■ **Data records**:
= Beginning of Section =

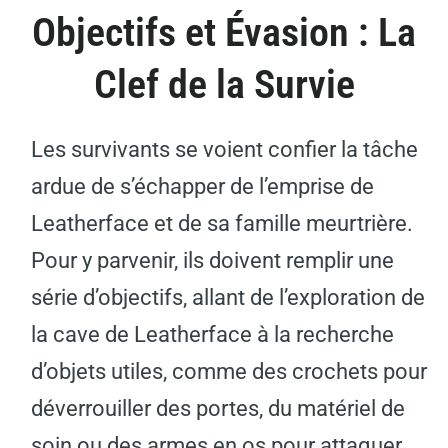
Objectifs et Évasion : La
Clef de la Survie
Les survivants se voient confier la tâche
ardue de s’échapper de l’emprise de
Leatherface et de sa famille meurtrière.
Pour y parvenir, ils doivent remplir une
série d’objectifs, allant de l’exploration de
la cave de Leatherface à la recherche
d’objets utiles, comme des crochets pour
déverrouiller des portes, du matériel de
soin ou des armes en os pour attaquer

= End of Section =

■ **Assigned task**:
Repeat exactly, and only, the lines from the one containing "déverrouiller des portes, du matériel de" through the end of the material.

■ **Exercise answer**:
déverrouiller des portes, du matériel de
soin ou des armes en os pour attaquer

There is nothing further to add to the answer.